*Page-level text extractions*.
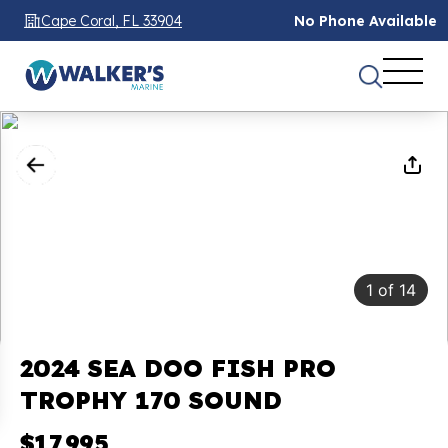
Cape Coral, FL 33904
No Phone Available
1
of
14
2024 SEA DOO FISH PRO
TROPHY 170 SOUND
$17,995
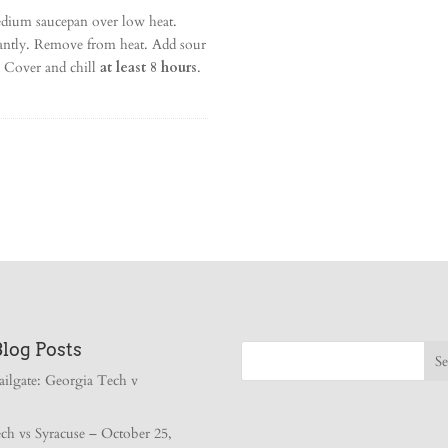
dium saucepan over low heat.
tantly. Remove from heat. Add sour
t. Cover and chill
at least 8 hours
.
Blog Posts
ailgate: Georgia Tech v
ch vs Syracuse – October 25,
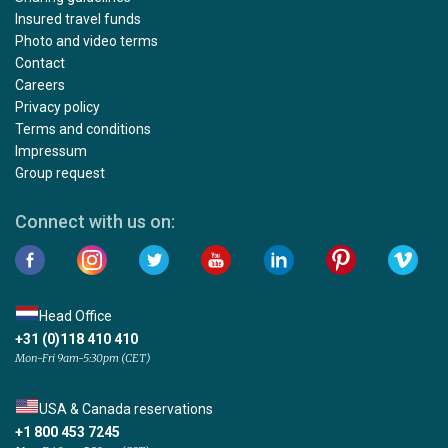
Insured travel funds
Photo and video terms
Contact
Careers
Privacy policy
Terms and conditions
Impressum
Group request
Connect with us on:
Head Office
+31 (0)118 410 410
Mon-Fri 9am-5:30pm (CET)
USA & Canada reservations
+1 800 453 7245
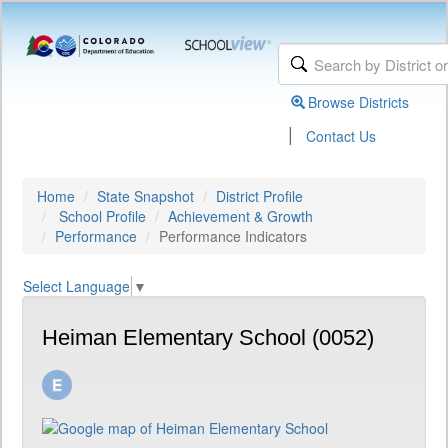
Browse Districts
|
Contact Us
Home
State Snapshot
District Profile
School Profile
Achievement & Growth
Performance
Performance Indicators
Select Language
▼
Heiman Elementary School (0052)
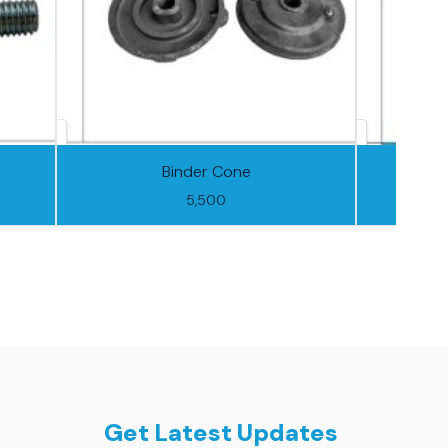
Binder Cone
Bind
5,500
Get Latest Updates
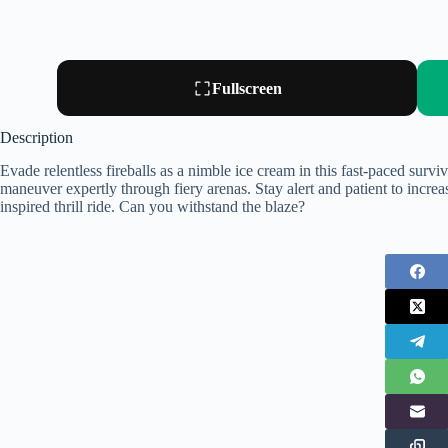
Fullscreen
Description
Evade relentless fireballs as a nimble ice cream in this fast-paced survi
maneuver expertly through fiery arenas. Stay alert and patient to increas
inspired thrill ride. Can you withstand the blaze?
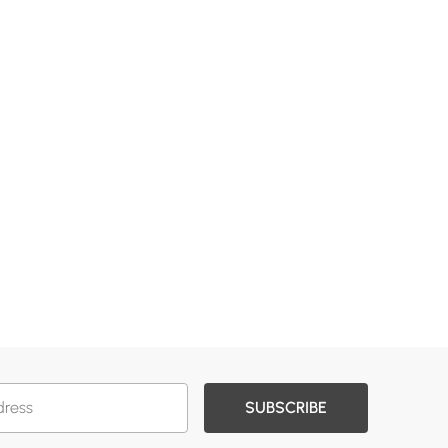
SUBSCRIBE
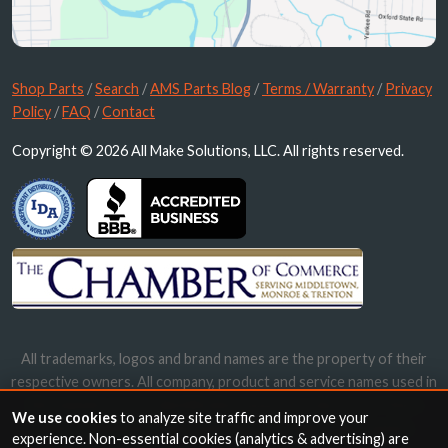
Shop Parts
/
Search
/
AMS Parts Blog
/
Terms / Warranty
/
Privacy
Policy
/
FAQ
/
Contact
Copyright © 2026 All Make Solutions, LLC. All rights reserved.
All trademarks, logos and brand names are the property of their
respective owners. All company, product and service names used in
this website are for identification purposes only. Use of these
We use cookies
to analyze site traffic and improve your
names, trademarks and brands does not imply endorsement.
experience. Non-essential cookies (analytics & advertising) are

*The problem*.
When you repeat the lines above, keep them exact and leave out each image they contain.

*Output for this task*.
Cape Coral, FL 33904
No Phone Available
1
of
14
2024 SEA DOO FISH PRO
TROPHY 170 SOUND
$17,995
dium saucepan over low heat.
tantly. Remove from heat. Add sour
t. Cover and chill
at least 8 hours
.
Blog Posts
ailgate: Georgia Tech v
ch vs Syracuse – October 25,
Insured travel funds
Photo and video terms
Contact
Careers
Privacy policy
Terms and conditions
Impressum
Group request
Connect with us on:
Head Office
+31 (0)118 410 410
Mon-Fri 9am-5:30pm (CET)
USA & Canada reservations
+1 800 453 7245
Browse Districts
|
Contact Us
Home
State Snapshot
District Profile
School Profile
Achievement & Growth
Performance
Performance Indicators
Select Language
▼
Heiman Elementary School (0052)
Binder Cone
Bind
5,500
Get Latest Updates
Fullscreen
Description
Evade relentless fireballs as a nimble ice cream in this fast-paced survi
maneuver expertly through fiery arenas. Stay alert and patient to increas
inspired thrill ride. Can you withstand the blaze?
SUBSCRIBE
Shop Parts
/
Search
/
AMS Parts Blog
/
Terms / Warranty
/
Privacy
Policy
/
FAQ
/
Contact
Copyright © 2026 All Make Solutions, LLC. All rights reserved.
All trademarks, logos and brand names are the property of their
respective owners. All company, product and service names used in
this website are for identification purposes only. Use of these
We use cookies
to analyze site traffic and improve your
names, trademarks and brands does not imply endorsement.
experience. Non-essential cookies (analytics & advertising) are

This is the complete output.